I’m not, in any way, an original thinker. Everything I say comes from ideas I pick up, test, and recombine. So, yes, in a sense, it does all come from secondary sources—aside from my own interactions with people and observations, since those belong to me. I think everything sounds more definite in writing than in conversation, that’s the nature of the medium. I don’t consider myself to be a wise person, mostly I’m foolish. Still, I say things and write things in an attempt to understand the world around me—and also because it’s just what I do. I don’t accept any of my propositions, so it’s not what I believe.
“To counter your position, I would say that I do not believe that people are naturally good, and to some degree have always believed the reverse and still often think that way; but that at some pre-mental level I know (or trust?) that they in fact are, both intuitively and viscerally. From there, via the appliance of logic, I can understand fairly quickly (& I feel always have) that there is no other frame of reference for goodness besides what is most natural to us or, put differently, no other reason we would even have a sense of goodness, at all, except that it helps us orientate ourselves towards what is most natural. Our sense of what is good and of what is true, then, is a single sense-organ.“
I can’t argue with another person’s experience. I think that the good cannot be fully known, only the bad—so the only way to pursue the good is to identify and reduce the bad. It’s hard to say what a good man is, but it’s easy to identify what a bad man is.
“Where we seem to agree is that human beings, collectively, have fallen very far from their true natures due to an overly traumatizing experience of physical reality; where we disagree is both in the inevitability of this and the proposed solution to it.
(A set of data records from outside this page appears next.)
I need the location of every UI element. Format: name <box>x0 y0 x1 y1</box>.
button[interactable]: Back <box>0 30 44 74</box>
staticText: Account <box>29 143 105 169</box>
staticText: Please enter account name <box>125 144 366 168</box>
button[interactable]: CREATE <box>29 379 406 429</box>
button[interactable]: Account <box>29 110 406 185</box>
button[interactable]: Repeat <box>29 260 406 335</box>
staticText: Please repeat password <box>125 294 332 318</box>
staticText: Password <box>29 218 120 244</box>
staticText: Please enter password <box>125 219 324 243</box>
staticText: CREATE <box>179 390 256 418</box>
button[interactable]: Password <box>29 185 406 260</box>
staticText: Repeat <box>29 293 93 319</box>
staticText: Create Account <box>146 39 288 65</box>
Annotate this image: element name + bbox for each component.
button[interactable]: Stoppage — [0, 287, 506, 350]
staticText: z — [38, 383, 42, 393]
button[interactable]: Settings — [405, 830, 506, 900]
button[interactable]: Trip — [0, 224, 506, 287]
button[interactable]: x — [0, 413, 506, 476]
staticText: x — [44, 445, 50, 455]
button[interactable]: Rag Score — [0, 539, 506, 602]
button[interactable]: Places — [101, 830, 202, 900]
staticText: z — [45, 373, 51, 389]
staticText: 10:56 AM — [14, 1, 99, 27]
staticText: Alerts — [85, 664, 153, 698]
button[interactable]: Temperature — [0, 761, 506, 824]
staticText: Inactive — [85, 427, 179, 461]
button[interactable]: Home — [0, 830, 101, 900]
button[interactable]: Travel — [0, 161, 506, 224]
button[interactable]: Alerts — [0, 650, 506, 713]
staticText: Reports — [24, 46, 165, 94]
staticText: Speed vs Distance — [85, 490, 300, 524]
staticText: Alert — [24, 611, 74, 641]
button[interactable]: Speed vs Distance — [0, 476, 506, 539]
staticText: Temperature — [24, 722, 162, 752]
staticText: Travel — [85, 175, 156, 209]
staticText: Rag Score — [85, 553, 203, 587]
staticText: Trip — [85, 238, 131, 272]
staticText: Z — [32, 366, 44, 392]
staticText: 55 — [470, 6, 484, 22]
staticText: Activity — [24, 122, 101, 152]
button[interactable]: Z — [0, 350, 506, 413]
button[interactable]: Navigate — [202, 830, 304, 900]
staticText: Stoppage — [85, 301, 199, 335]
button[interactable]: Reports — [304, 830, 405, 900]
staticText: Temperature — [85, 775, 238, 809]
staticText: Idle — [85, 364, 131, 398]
You have a more evolution-based, linear model, mine is closer to religious faith and/or Dave Oshana’s journey of zero distance. All that’s required is to relax: to drop the armor of a trauma-identity that distorts our experience of, our awareness of, what we actually are.“
Yes, I think so. What do you mean by trauma, btw? I agree that lots of things are traumatising (e.g. schools, mass media), at least as I understand the word.
The state you describe is what I see as being the same as the enlightened state in Zen, the last years of life for a Hindu, and the Taoist way. It’s sort of a suspension of all conscious attention (the ego) that leads a person to be in harmony with the flow of the universe, so being protected precisely because they don’t defend themselves. I’m not a materialist and I think God exists—though my conception of God doesn’t match the definitions given by several religions. I think that art, science, and religion are the same thing.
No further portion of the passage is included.